Extracted page text data
== Segment start ==

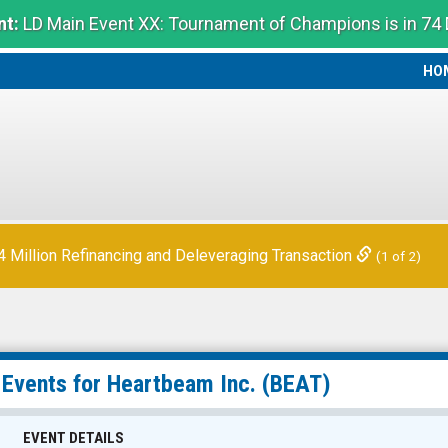
t:
LD Main Event XX: Tournament of Champions is in 74
HO
HO
Million Refinancing and Deleveraging Transaction
(1 of 2)
 Events for
Heartbeam Inc.
(BEAT)
EVENT DETAILS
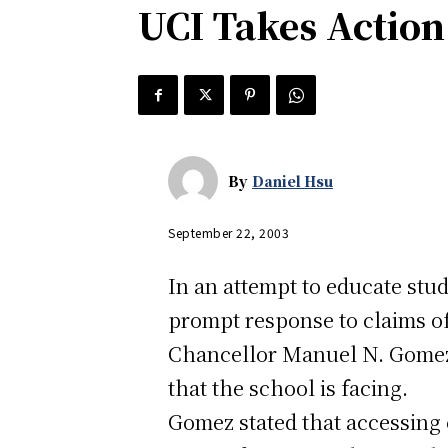
UCI Takes Action
By
Daniel Hsu
September 22, 2003
In an attempt to educate stu
prompt response to claims of
Chancellor Manuel N. Gomez h
that the school is facing.
Gomez stated that accessing 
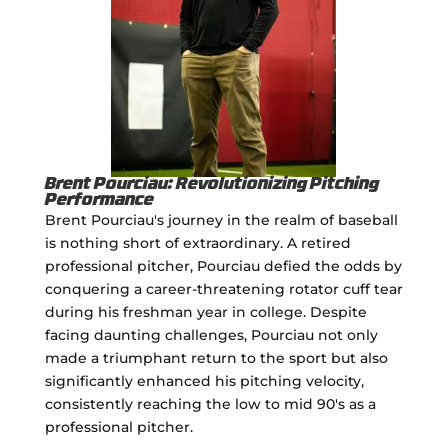
Brent Pourciau: Revolutionizing Pitching
Performance
Brent Pourciau's journey in the realm of baseball
is nothing short of extraordinary. A retired
professional pitcher, Pourciau defied the odds by
conquering a career-threatening rotator cuff tear
during his freshman year in college. Despite
facing daunting challenges, Pourciau not only
made a triumphant return to the sport but also
significantly enhanced his pitching velocity,
consistently reaching the low to mid 90's as a
professional pitcher.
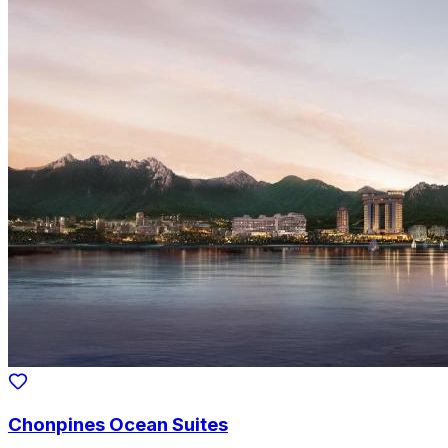
Chonpines Ocean Suites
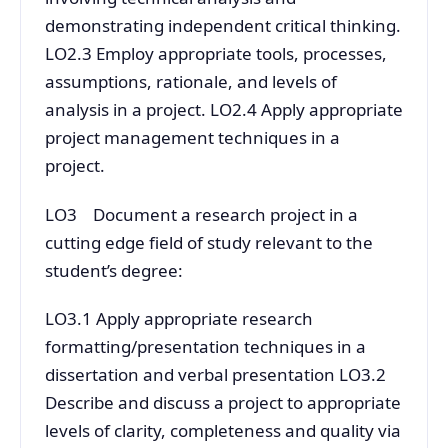
demonstrating independent critical thinking.
LO2.3 Employ appropriate tools, processes,
assumptions, rationale, and levels of
analysis in a project. LO2.4 Apply appropriate
project management techniques in a
project.
LO3 Document a research project in a
cutting edge field of study relevant to the
student’s degree:
LO3.1 Apply appropriate research
formatting/presentation techniques in a
dissertation and verbal presentation LO3.2
Describe and discuss a project to appropriate
levels of clarity, completeness and quality via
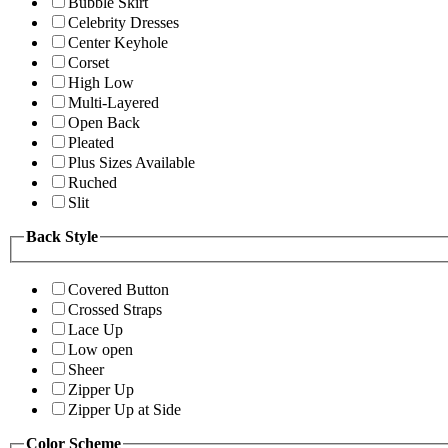
Bubble Skirt
Celebrity Dresses
Center Keyhole
Corset
High Low
Multi-Layered
Open Back
Pleated
Plus Sizes Available
Ruched
Slit
Back Style
Covered Button
Crossed Straps
Lace Up
Low open
Sheer
Zipper Up
Zipper Up at Side
Color Scheme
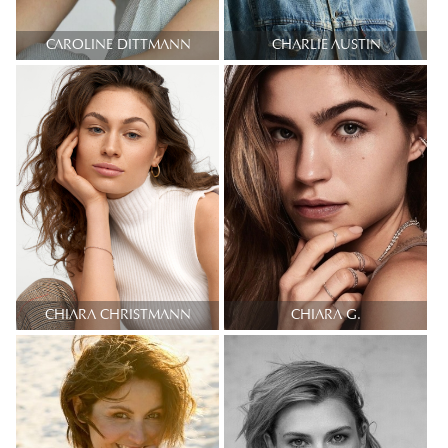
CAROLINE DITTMANN
CHARLIE AUSTIN
CHIARA CHRISTMANN
CHIARA G.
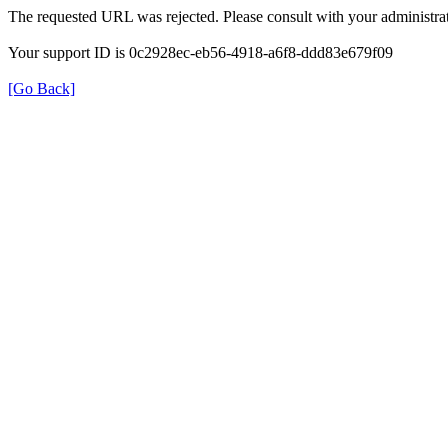
The requested URL was rejected. Please consult with your administrat
Your support ID is 0c2928ec-eb56-4918-a6f8-ddd83e679f09
[Go Back]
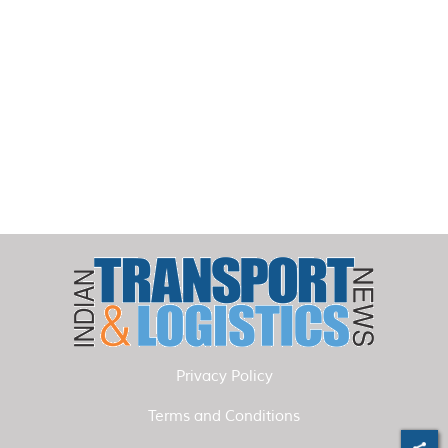
Privacy Policy
Terms and Conditions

== Segment end ==

Task prompt: Each entry should be set down exactly, pictures excluded.

Written response:
t:
LD Main Event XX: Tournament of Champions is in 74
HO
HO
Million Refinancing and Deleveraging Transaction
(1 of 2)
 Events for
Heartbeam Inc.
(BEAT)
EVENT DETAILS
UCI Takes Action
By
Daniel Hsu
September 22, 2003
In an attempt to educate stu
prompt response to claims of
Chancellor Manuel N. Gomez h
that the school is facing.
Gomez stated that accessing 
Brent Pourciau: Revolutionizing Pitching
Performance
Brent Pourciau's journey in the realm of baseball
is nothing short of extraordinary. A retired
professional pitcher, Pourciau defied the odds by
conquering a career-threatening rotator cuff tear
during his freshman year in college. Despite
facing daunting challenges, Pourciau not only
made a triumphant return to the sport but also
significantly enhanced his pitching velocity,
consistently reaching the low to mid 90's as a
professional pitcher.
Chonpines Ocean Suites
demonstrating independent critical thinking.
LO2.3 Employ appropriate tools, processes,
assumptions, rationale, and levels of
analysis in a project. LO2.4 Apply appropriate
project management techniques in a
project.
LO3 Document a research project in a
cutting edge field of study relevant to the
student’s degree:
LO3.1 Apply appropriate research
formatting/presentation techniques in a
dissertation and verbal presentation LO3.2
Describe and discuss a project to appropriate
levels of clarity, completeness and quality via
Bubble Skirt
Celebrity Dresses
Center Keyhole
Corset
High Low
Multi-Layered
Open Back
Pleated
Plus Sizes Available
Ruched
Slit
Back Style
Covered Button
Crossed Straps
Lace Up
Low open
Sheer
Zipper Up
Zipper Up at Side
Color Scheme
CAROLINE DITTMANN
CHARLIE AUSTIN
CHIARA CHRISTMANN
CHIARA G.
The requested URL was rejected. Please consult with your administrat
Your support ID is 0c2928ec-eb56-4918-a6f8-ddd83e679f09
[Go Back]
Privacy Policy
Terms and Conditions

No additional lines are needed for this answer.